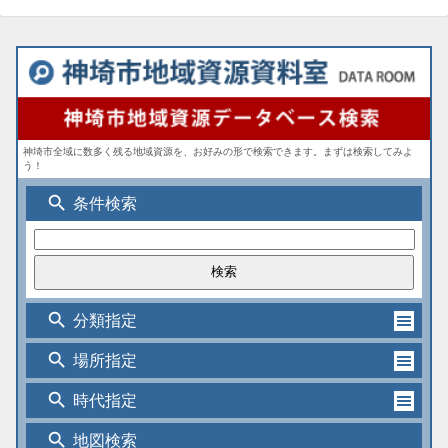
神埼市全域に数多く残る地域資源を、お好みの形で検索できます。まずは検索してみよ
う！
search
条件検索
search
分類指定
search
場所指定
search
時代指定
search
地図検索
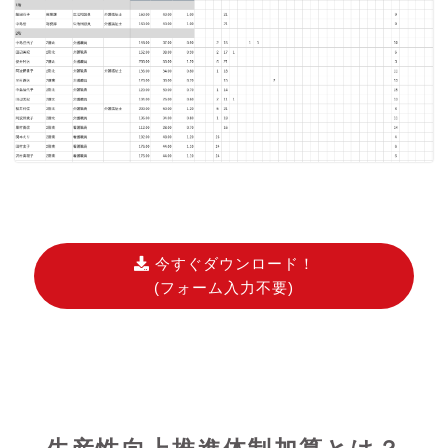
今すぐダウンロード！
(フォーム入力不要)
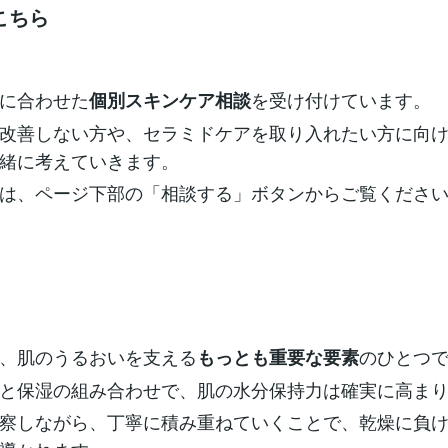
こちら
に合わせた
を受け付けています。
個別スキンケア相談
改善しない方や、セラミドケアを取り入れたい方に向
緒に考えていきます。
は、ページ下部の「相談する」ボタンからご覧くださ
、肌のうるおいを支える
のひとつ
もっとも重要な要素
と保湿の組み合わせで、肌の水分保持力は確実に高ま
察しながら、丁寧に積み重ねていくことで、乾燥に負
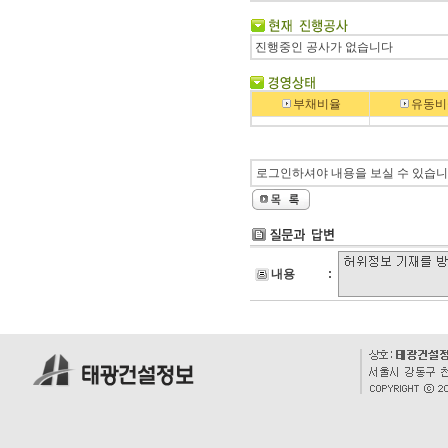
진행중인 공사가 없습니다
부채비율
유동비
로그인하셔야 내용을 보실 수 있습니
내용
:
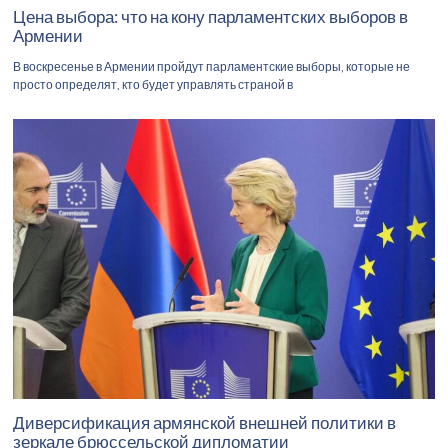
Цена выбора: что на кону парламентских выборов в
Армении
В воскресенье в Армении пройдут парламентские выборы, которые не
просто определят, кто будет управлять страной в
Диверсификация армянской внешней политики в
зеркале брюссельской дипломатии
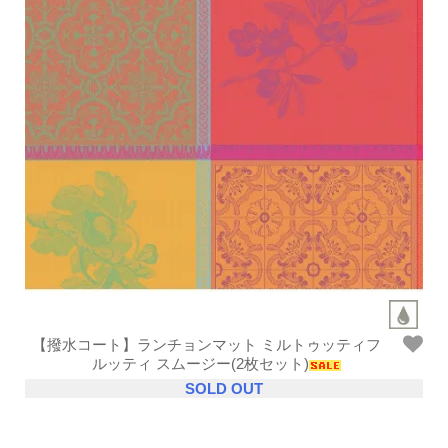
【撥水コート】ランチョンマット ミルトゥッティフ
ルッティ スムージー(2枚セット)
SOLD OUT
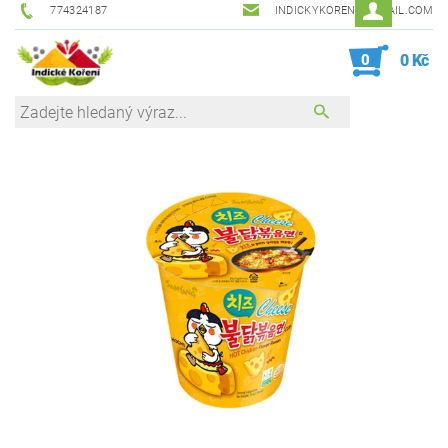
774324187
INDICKYKORENI@GMAIL.COM
0
0 Kč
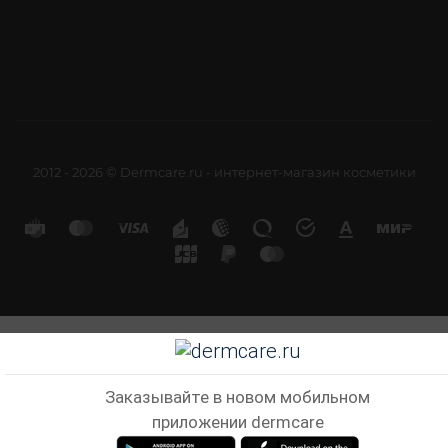
2012 - 2026 © Dermcare.ru - интернет-магазин косметики
Заказывайте в новом мобильном
приложении dermcare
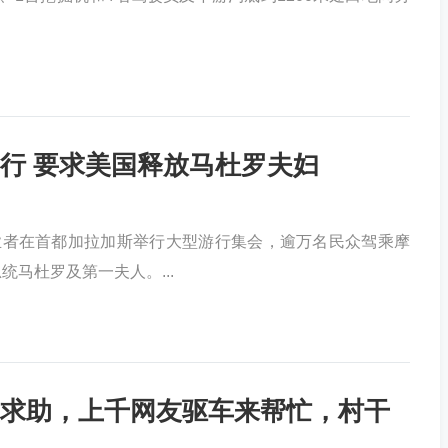
行 要求美国释放马杜罗夫妇
者在首都加拉加斯举行大型游行集会，逾万名民众驾乘摩
马杜罗及第一夫人。...
求助，上千网友驱车来帮忙，村干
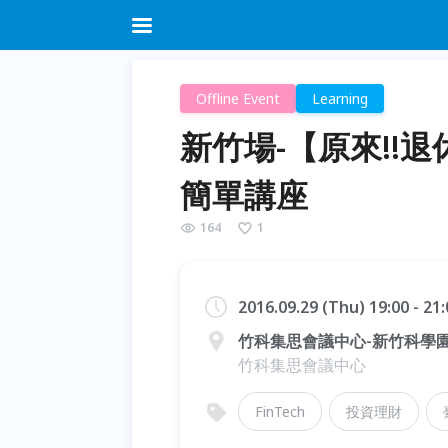
Offline Event
Learning
新竹場-【原來!!
簡單講座
164
1
2016.09.29 (Thu) 19:00 - 2
竹科集思會議中心-新竹科學園
竹科集思會議中心
FinTech
投資理財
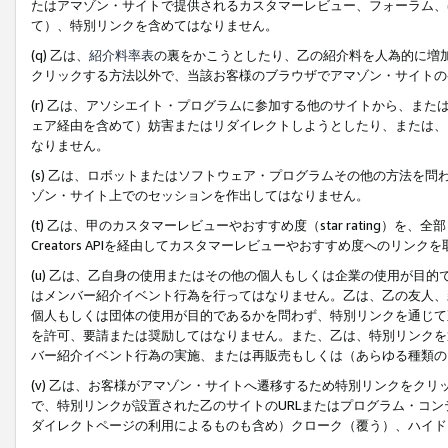
たはアマゾン・サイトで提供されるカスタマーレビュー、フォーラム、
て）、特別リンクを含めてはなりません。
(q) 乙は、
紹介料率表
の裏をかこうとしたり、乙の紹介料を人為的に増
クリックする方法以外で、当該お客様のブラウザでアマゾン・サイトの
(r) 乙は、アソシエイト・プログラムに参加する他のサイトから、ま
ェア経由を含めて）妨害またはリダイレクトしようとしたり、または、
なりません。
(s) 乙は、ロボットまたはソフトウェア・プログラムその他の方法を
ゾン・サイト上でのセッションを作出してはなりません。
(t) 乙は、甲のカスタマーレビューやおすすめ度（star rating
Creators APIを経由してカスタマーレビューやおすすめ度へのリンク
(u) 乙は、乙自身の使用またはその他の個人もしくは企業の使用が目
はメンバー紹介イベント行為を行ってはなりません。乙は、乙の友人、
個人もしくは団体の使用が目的であるかを問わず、特別リンクを通じて
を許可、要請または奨励してはなりません。また、乙は、特別リンクを
バー紹介イベント行為の実施、または再販売もしくは（あらゆる種類の
(v) 乙は、お客様がアマゾン・サイトへ遷移するため特別リンクをク
で、特別リンクが設置された乙のサイトのURLまたはプログラム・コ
ダイレクトページの利用によるものも含め）クローク（覆う）、ハイド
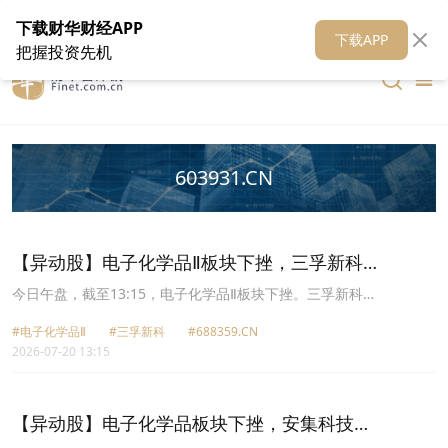
在线客服
关于我们
财华证券
公关
财华媒体矩阵
财华智库
下载财华财经APP
下载APP
把握投资先机
603931.CN
【异动股】电子化学品Ⅱ板块下挫，三孚新科
(688359.CN)跌16.04%
今日午盘，截至13:15，电子化学品Ⅱ板块下挫。三孚新科
(688359.CN)跌16.04%报111.06元，中巨芯U(688549.CN)跌13.33%
#电子化学品Ⅱ
#三孚新科
#688359.CN
报22.23元，金宏气体(688106.CN)跌11.48%报29.21元，兴福电子
2026-07-20 13:15
(688545.CN)跌10.67%报74.35元，菲沃泰(688371.CN)跌10.39%报
24.5元，莱特光电(688150.CN)跌10.38%报42.58元，晶瑞电材
(300655.CN)跌10.29%报11.86元，格林达(603931.CN)跌10.00%报
38.78元。
【异动股】电子化学品板块下挫，安集科技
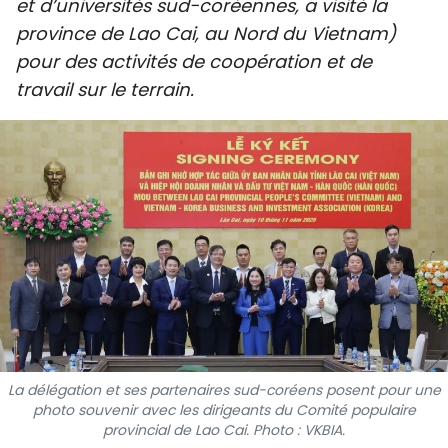
et d’universités sud-coréennes, a visité la
SPORT
province de Lao Cai, au Nord du Vietnam)
pour des activités de coopération et de
FRANCOPHONIE
travail sur le terrain.
PAYS NATAL
INTERNATIONAL
MÉGASTORIE
INFOGRAPHIE
PHOTO
VIDÉO
La délégation et ses partenaires sud-coréens posent pour une
photo souvenir avec les dirigeants du Comité populaire
À PROPOS DU "PEUPLE"
provincial de Lao Cai. Photo : VKBIA.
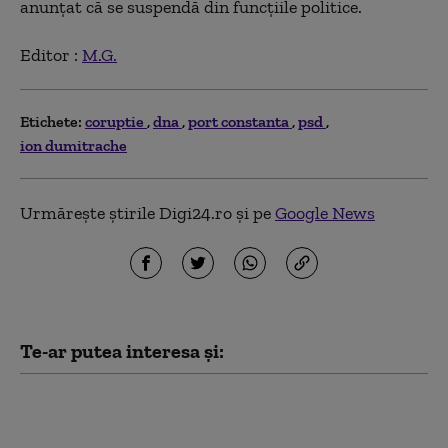
anunțat că se suspendă din funcțiile politice.
Editor :
M.G.
Etichete:
coruptie
dna
port constanta
psd
ion dumitrache
Urmărește știrile Digi24.ro și pe
Google News
Te-ar putea interesa și:
PSD acuză PNL şi USR că au blocat
771 milioane euro pentru a-l proteja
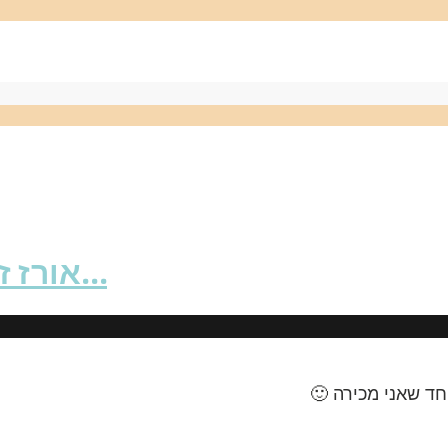
אורז זעפרן, שקדים מולבנים וחמוציות…
חד שאני מכירה 🙂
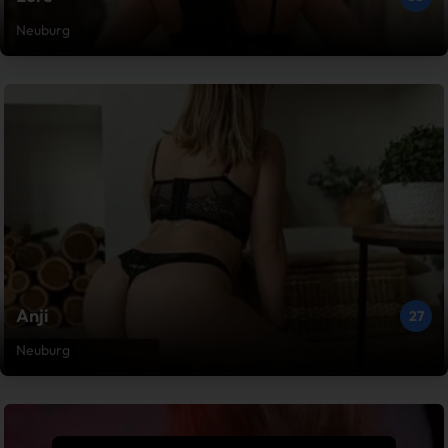
Neuburg
Anji
27
Neuburg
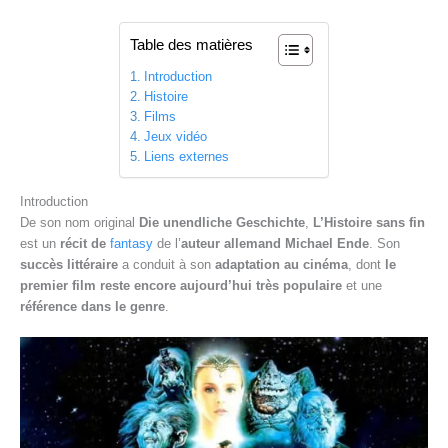
Table des matières
Introduction
Histoire
Films
Jeux vidéo
Liens externes
Introduction
De son nom original
Die unendliche Geschichte
,
L’Histoire sans fin
est un
récit de
fantasy
de l’
auteur allemand Michael Ende
. Son
succès littéraire
a conduit à son
adaptation au cinéma
, dont
le
premier film reste encore aujourd’hui très populaire
et une
référence dans le genre
.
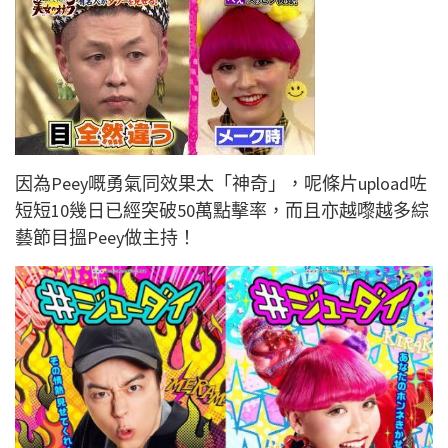
因為Peey嘅勇氣同效果太「神奇」，呢條片upload咗
短短10幾日已經突破50萬點擊率，而且亦越嚟越多綜
藝節目搵Peey做主持！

==============================

The task = Give the entries above again, exactly as written and free of images.

Result =
神埼市全域に数多く残る地域資源を、お好みの形で検索できます。まずは検索してみよ
う！
search
条件検索
search
分類指定
search
場所指定
search
時代指定
search
地図検索
今すぐダウンロード！
(フォーム入力不要)
こちら
に合わせた
を受け付けています。
個別スキンケア相談
改善しない方や、セラミドケアを取り入れたい方に向
緒に考えていきます。
は、ページ下部の「相談する」ボタンからご覧くださ
、肌のうるおいを支える
のひとつ
もっとも重要な要素
と保湿の組み合わせで、肌の水分保持力は確実に高ま
察しながら、丁寧に積み重ねていくことで、乾燥に負
진행중인 공사가 없습니다
부채비율
유동비
로그인하셔야 내용을 보실 수 있습니
내용
:
Цена выбора: что на кону парламентских выборов в
Армении
В воскресенье в Армении пройдут парламентские выборы, которые не
просто определят, кто будет управлять страной в
Диверсификация армянской внешней политики в
зеркале брюссельской дипломатии
【撥水コート】ランチョンマット ミルトゥッティフ
ルッティ スムージー(2枚セット)
SOLD OUT
774324187
INDICKYKORENI@GMAIL.COM
0
0 Kč
2012 - 2026 © Dermcare.ru - интернет-магазин косметики
Заказывайте в новом мобильном
приложении dermcare
行 要求美国释放马杜罗夫妇
者在首都加拉加斯举行大型游行集会，逾万名民众驾乘摩
马杜罗及第一夫人。...
求助，上千网友驱车来帮忙，村干
Offline Event
Learning
新竹場-【原來!!
簡單講座
164
1
2016.09.29 (Thu) 19:00 - 2
竹科集思會議中心-新竹科學園
竹科集思會議中心
FinTech
投資理財
たはアマゾン・サイトで提供されるカスタマーレビュー、フォーラム、
て）、特別リンクを含めてはなりません。
(q) 乙は、
紹介料率表
の裏をかこうとしたり、乙の紹介料を人為的に増
クリックする方法以外で、当該お客様のブラウザでアマゾン・サイトの
(r) 乙は、アソシエイト・プログラムに参加する他のサイトから、ま
ェア経由を含めて）妨害またはリダイレクトしようとしたり、または、
なりません。
(s) 乙は、ロボットまたはソフトウェア・プログラムその他の方法を
ゾン・サイト上でのセッションを作出してはなりません。
(t) 乙は、甲のカスタマーレビューやおすすめ度（star rating
Creators APIを経由してカスタマーレビューやおすすめ度へのリンク
(u) 乙は、乙自身の使用またはその他の個人もしくは企業の使用が目
はメンバー紹介イベント行為を行ってはなりません。乙は、乙の友人、
個人もしくは団体の使用が目的であるかを問わず、特別リンクを通じて
を許可、要請または奨励してはなりません。また、乙は、特別リンクを
バー紹介イベント行為の実施、または再販売もしくは（あらゆる種類の
(v) 乙は、お客様がアマゾン・サイトへ遷移するため特別リンクをク
で、特別リンクが設置された乙のサイトのURLまたはプログラム・コ
ダイレクトページの利用によるものも含め）クローク（覆う）、ハイド
在线客服
关于我们
财华证券
公关
财华媒体矩阵
财华智库
下载财华财经APP
下载APP
把握投资先机
603931.CN
【异动股】电子化学品Ⅱ板块下挫，三孚新科
(688359.CN)跌16.04%
今日午盘，截至13:15，电子化学品Ⅱ板块下挫。三孚新科
(688359.CN)跌16.04%报111.06元，中巨芯U(688549.CN)跌13.33%
#电子化学品Ⅱ
#三孚新科
#688359.CN
报22.23元，金宏气体(688106.CN)跌11.48%报29.21元，兴福电子
2026-07-20 13:15
(688545.CN)跌10.67%报74.35元，菲沃泰(688371.CN)跌10.39%报
24.5元，莱特光电(688150.CN)跌10.38%报42.58元，晶瑞电材
(300655.CN)跌10.29%报11.86元，格林达(603931.CN)跌10.00%报
38.78元。
【异动股】电子化学品板块下挫，安集科技
et d’universités sud-coréennes, a visité la
SPORT
province de Lao Cai, au Nord du Vietnam)
pour des activités de coopération et de
FRANCOPHONIE
travail sur le terrain.
PAYS NATAL
INTERNATIONAL
MÉGASTORIE
INFOGRAPHIE
PHOTO
VIDÉO
La délégation et ses partenaires sud-coréens posent pour une
photo souvenir avec les dirigeants du Comité populaire
À PROPOS DU "PEUPLE"
provincial de Lao Cai. Photo : VKBIA.
anunțat că se suspendă din funcțiile politice.
Editor :
M.G.
Etichete:
coruptie
dna
port constanta
psd
ion dumitrache
Urmărește știrile Digi24.ro și pe
Google News
Te-ar putea interesa și:
PSD acuză PNL şi USR că au blocat
771 milioane euro pentru a-l proteja
אורז זעפרן, שקדים מולבנים וחמוציות…
חד שאני מכירה 🙂
Neuburg
Anji
27
Neuburg
Table des matières
Introduction
Histoire
Films
Jeux vidéo
Liens externes
Introduction
De son nom original
Die unendliche Geschichte
,
L’Histoire sans fin
est un
récit de
fantasy
de l’
auteur allemand Michael Ende
. Son
succès littéraire
a conduit à son
adaptation au cinéma
, dont
le
premier film reste encore aujourd’hui très populaire
et une
référence dans le genre
.
因為Peey嘅勇氣同效果太「神奇」，呢條片upload咗
短短10幾日已經突破50萬點擊率，而且亦越嚟越多綜
藝節目搵Peey做主持！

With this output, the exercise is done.